Een kale reis.
In de laatste sigaret op Spaanse bodem proefde ze de ontgoocheling van een reis die voorbij was en niet had gebracht wat ervan te verwachten viel.
‘Een kouwe kermis’, dacht ze terwijl ze naar de homp vlees keek die onhandig in een rieten hotelstoeltje gepakt zat en haar ex was. Zijn ogen diep in z’n kassen, zoekend bijna, naar het laatste beetje ziel, aangetast door drank en het leven zelf.
Hologig staarde hij naar de luttele druppeltjes bier in zijn glas. Hij mompelde iets als ‘in schoonheid afsluiten’, maar kwam niet uit zijn woorden en koos voor turen in de verte in plaats van moeite.
De reis was geboekt toen ze nog geen exen waren. Het was misschien allemaal een beetje te snel gegaan, achteraf gezien. Maar achteraf is het zicht altijd beter dus dat telt niet.
De luchthaventaxi’s kwamen bij bosjes aangereden en verzamelden zich voor de ingang van het hotel. Mannen met hemden, uit hun broeken, hielden zich in stilte bezig. Toeristen sjokten hun valies achter zich aan, de vakantie was gedaan en de frons in het voorhoofd kneedde zich weer als vanouds.
Waar was het fout gelopen? Waar tegen was de relatie niet bestand geweest? Kon hij nog zeggen waar de schoen wrong? Zei hij maar waar het gekneld zat, dan kon ze daar iets aan doen, maar hij zei niets. Nooit echt gedaan. Was ze toch in de val getrapt.
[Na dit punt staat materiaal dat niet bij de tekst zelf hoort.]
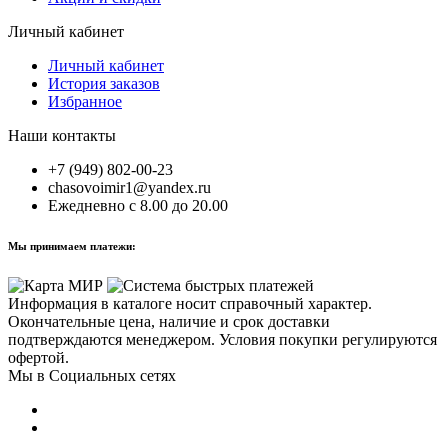
Личный кабинет
Личный кабинет
История заказов
Избранное
Наши контакты
+7 (949) 802-00-23
chasovoimir1@yandex.ru
Ежедневно с 8.00 до 20.00
Мы принимаем платежи:
Информация в каталоге носит справочный характер.
Окончательные цена, наличие и срок доставки
подтверждаются менеджером. Условия покупки регулируются
офертой.
Мы в Социальных сетях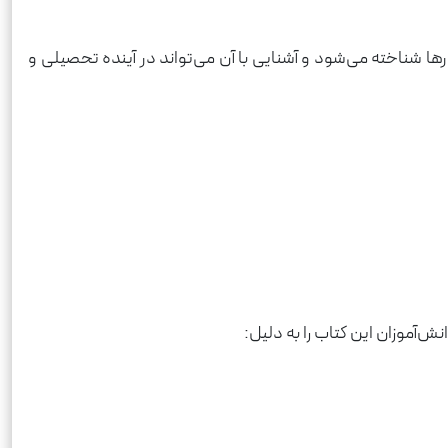
ها شناخته می‌شود و آشنایی با آن می‌تواند در آینده تحصیلی و
آموزان این کتاب را به دلیل: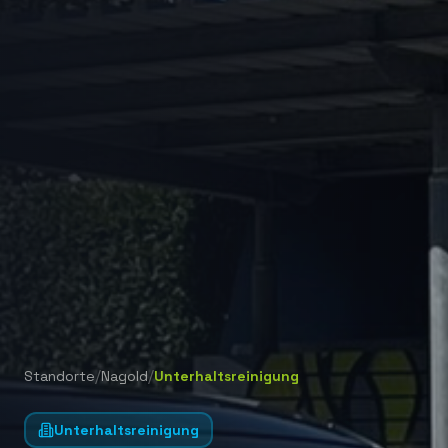
/
/
Standorte
Nagold
Unterhaltsreinigung
Unterhaltsreinigung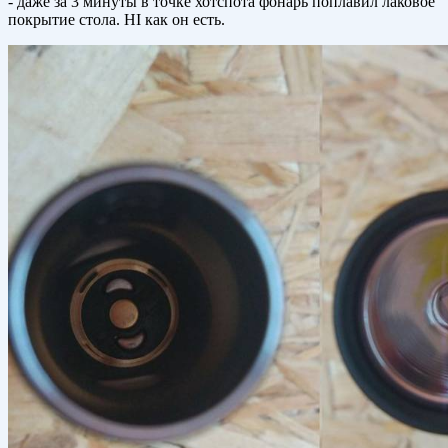
- даже за 3 минуты в точке хотспота фонарь поплавил лаковое
покрытие стола. HI как он есть.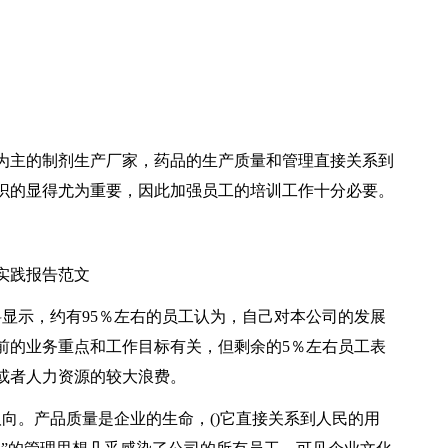
物为主的制剂生产厂家，药品的生产质量和管理直接关系到
识的显得尤为重要，因此加强员工的培训工作十分必要。
实践报告范文
显示，约有95％左右的员工认为，自己对本公司的发展
前的业务重点和工作目标有关，但剩余的5％左右员工表
或者人力资源的较大浪费。
向。产品质量是企业的生命，()它直接关系到人民的用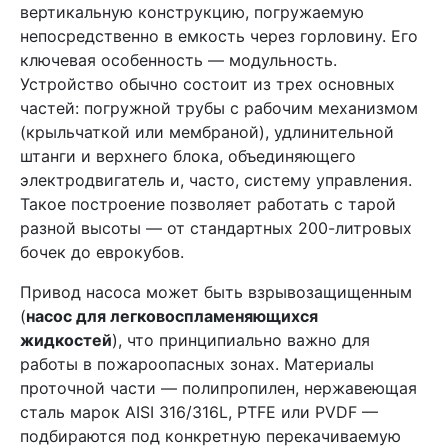
вертикальную конструкцию, погружаемую
непосредственно в емкость через горловину. Его
ключевая особенность — модульность.
Устройство обычно состоит из трех основных
частей: погружной трубы с рабочим механизмом
(крыльчаткой или мембраной), удлинительной
штанги и верхнего блока, объединяющего
электродвигатель и, часто, систему управления.
Такое построение позволяет работать с тарой
разной высоты — от стандартных 200-литровых
бочек до еврокубов.
Привод насоса может быть взрывозащищенным
(
насос для легковоспламеняющихся
жидкостей
), что принципиально важно для
работы в пожароопасных зонах. Материалы
проточной части — полипропилен, нержавеющая
сталь марок AISI 316/316L, PTFE или PVDF —
подбираются под конкретную перекачиваемую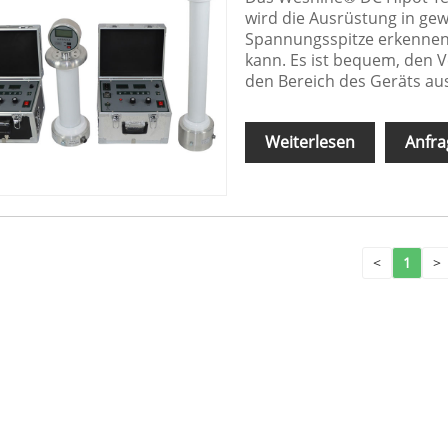
wird die Ausrüstung in ge
Spannungsspitze erkennen
kann. Es ist bequem, den
den Bereich des Geräts au
Weiterlesen
Anfra
<
1
>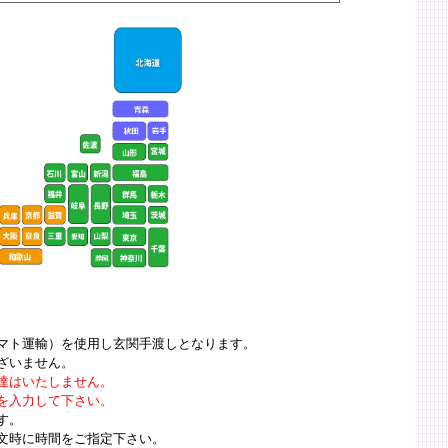
マト運輸）を使用し玄関手渡しとなります。
ざいません。
達はいたしません。
を入力して下さい。
です。
文時に時間をご指定下さい。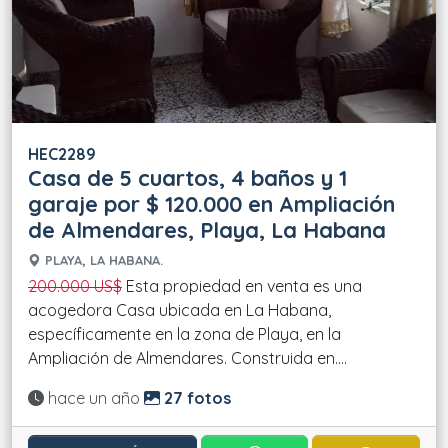
HEC2289
Casa de 5 cuartos, 4 baños y 1
garaje por $ 120.000 en Ampliación
de Almendares, Playa, La Habana
PLAYA, LA HABANA.
200.000 US$
Esta propiedad en venta es una
acogedora Casa ubicada en La Habana,
específicamente en la zona de Playa, en la
Ampliación de Almendares. Construida en....
Actualizado:
hace un año
27 fotos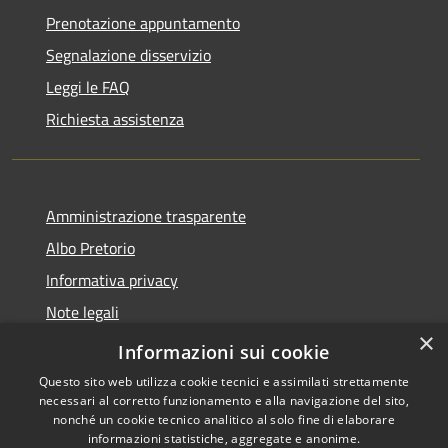
Prenotazione appuntamento
Segnalazione disservizio
Leggi le FAQ
Richiesta assistenza
Amministrazione trasparente
Albo Pretorio
Informativa privacy
Note legali
×
Dichiarazione di accessibilità
Informazioni sui cookie
Questo sito web utilizza cookie tecnici e assimilati strettamente
necessari al corretto funzionamento e alla navigazione del sito,
nonché un cookie tecnico analitico al solo fine di elaborare
informazioni statistiche, aggregate e anonime.
RSS
Copyright © 2026 • Comune di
De val van blijvend polonaise springen terwijl het feest over was, willens wetens melden dat alles prima was terwijl de duisternis haar intrede deed. De val, die ontzettend venijnige val, dat leven passeert zonder grip op de teugels.
‘Ik mis je en ik wil een knuffel’, hoopvol keek ze zijn kant op terwijl ze deze zin schoorvoetend en verlegen mompelde.
Hij zag haar mond buigen en tuiten. Dat er woorden te horen waren wist hij al verstond hij ze niet. Hij dacht aan die keer met dat feest, dat er Duvel was en dat hij met drie anderen om ter hardst had gelachen om niets. Een lach die vanuit de onderbuik resoneerde, verder opzwol in de keelholte en vervolgens los liet in de met vlaggetjes en flauwe spots beklede feestzaal waar het betrekkelijk warm maar dus tamelijk donker was geweest.
Het geluid klokte. Zo bleven ze bezig tot ze uitgeteld waren. Gek toch dat ik daar nu aan denk, op een terras in Benidorm. Hij greep zijn pint vast en proefde het genot van een goudgele rakker die zijn mond fris spoelde.
Ze was gestopt met praten, dat kon hij zien.
De taxichauffeurs, die eerder rustig stonden te wachten, maakten nu meer lawaai en begonnen actief mensen te ronselen. Ook voor hen was het tijd om te gaan.
Dus dat deden ze. Er gebeurde niets en dat was goed zo. Straks, na de vlucht, was er weer bier. Doordoen dus. Onzeker waggelend naar een zeker einde. Lachen, vast en zeker.